----- RECORD EXCERPTS

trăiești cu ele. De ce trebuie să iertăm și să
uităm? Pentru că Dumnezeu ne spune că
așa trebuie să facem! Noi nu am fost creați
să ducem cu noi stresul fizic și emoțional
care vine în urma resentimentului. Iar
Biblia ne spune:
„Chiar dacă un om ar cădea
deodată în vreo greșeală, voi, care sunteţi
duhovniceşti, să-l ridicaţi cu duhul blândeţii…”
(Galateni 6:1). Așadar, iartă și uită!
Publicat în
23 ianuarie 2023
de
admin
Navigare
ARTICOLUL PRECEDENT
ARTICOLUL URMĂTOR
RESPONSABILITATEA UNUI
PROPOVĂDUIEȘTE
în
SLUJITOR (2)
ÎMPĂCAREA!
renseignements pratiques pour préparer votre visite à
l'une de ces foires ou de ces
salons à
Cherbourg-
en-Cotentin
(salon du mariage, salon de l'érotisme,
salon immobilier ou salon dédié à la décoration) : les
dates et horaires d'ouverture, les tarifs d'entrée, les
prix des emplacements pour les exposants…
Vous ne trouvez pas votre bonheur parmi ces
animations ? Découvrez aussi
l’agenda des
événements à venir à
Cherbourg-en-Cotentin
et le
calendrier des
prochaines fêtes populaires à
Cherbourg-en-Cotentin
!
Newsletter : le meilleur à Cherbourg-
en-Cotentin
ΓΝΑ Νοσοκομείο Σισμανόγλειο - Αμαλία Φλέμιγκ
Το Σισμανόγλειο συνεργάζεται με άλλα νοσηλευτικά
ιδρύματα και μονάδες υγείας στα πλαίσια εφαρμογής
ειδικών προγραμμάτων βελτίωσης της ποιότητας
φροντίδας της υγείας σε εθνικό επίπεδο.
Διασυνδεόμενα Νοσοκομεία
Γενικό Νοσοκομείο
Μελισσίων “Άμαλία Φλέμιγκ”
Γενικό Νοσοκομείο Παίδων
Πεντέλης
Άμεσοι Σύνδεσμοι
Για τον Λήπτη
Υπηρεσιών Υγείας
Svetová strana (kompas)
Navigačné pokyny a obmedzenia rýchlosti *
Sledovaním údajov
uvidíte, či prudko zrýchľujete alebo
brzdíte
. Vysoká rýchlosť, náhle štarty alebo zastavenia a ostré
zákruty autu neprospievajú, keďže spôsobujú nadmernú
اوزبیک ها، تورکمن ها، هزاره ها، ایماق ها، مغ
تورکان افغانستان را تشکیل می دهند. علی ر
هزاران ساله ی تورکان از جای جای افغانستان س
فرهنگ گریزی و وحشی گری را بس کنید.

----------
----- RECORD EXCERPTS

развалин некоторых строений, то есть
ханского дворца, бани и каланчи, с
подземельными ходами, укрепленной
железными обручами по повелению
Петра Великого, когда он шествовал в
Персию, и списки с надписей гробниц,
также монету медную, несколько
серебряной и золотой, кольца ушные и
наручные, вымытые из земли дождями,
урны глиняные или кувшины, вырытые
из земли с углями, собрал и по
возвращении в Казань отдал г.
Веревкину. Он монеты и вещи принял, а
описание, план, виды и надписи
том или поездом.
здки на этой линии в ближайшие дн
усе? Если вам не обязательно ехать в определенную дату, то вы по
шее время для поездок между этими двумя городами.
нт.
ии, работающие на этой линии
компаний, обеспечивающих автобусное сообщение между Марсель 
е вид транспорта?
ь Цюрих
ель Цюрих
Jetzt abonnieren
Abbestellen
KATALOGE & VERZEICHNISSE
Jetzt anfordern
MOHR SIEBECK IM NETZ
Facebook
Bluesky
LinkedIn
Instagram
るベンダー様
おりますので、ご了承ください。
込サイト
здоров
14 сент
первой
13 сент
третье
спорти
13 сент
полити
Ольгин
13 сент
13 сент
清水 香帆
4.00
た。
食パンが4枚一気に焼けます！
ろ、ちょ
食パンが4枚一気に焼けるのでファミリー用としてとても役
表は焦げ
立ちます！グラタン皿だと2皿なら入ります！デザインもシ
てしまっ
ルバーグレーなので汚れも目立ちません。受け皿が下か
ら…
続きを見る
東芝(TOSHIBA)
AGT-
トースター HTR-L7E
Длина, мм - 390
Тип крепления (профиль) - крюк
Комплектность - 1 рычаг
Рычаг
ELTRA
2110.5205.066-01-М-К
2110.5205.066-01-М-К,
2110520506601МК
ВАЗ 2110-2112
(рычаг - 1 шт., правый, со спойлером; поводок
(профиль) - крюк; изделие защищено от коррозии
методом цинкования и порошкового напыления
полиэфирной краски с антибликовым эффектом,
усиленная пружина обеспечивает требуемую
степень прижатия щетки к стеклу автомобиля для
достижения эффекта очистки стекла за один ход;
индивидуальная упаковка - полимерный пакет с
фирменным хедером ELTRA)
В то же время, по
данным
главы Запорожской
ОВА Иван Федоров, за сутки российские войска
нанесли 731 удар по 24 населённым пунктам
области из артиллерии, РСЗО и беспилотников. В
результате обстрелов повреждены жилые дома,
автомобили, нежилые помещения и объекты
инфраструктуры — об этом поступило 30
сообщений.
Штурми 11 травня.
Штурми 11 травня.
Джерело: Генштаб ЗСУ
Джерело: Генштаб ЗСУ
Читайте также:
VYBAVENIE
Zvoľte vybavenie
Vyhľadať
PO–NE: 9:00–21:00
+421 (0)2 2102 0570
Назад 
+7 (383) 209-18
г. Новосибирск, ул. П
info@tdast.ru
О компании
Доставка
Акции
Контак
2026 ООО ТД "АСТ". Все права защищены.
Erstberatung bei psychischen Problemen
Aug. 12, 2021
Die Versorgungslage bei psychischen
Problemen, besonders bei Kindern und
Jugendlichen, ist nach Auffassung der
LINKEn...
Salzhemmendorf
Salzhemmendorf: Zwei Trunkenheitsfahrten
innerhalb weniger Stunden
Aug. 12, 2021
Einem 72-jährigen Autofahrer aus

----------

## BRIEF
Wherever a line contains the string "spune", copy that line from the data.

## FINISHED TASK
uităm? Pentru că Dumnezeu ne spune că
Biblia ne spune:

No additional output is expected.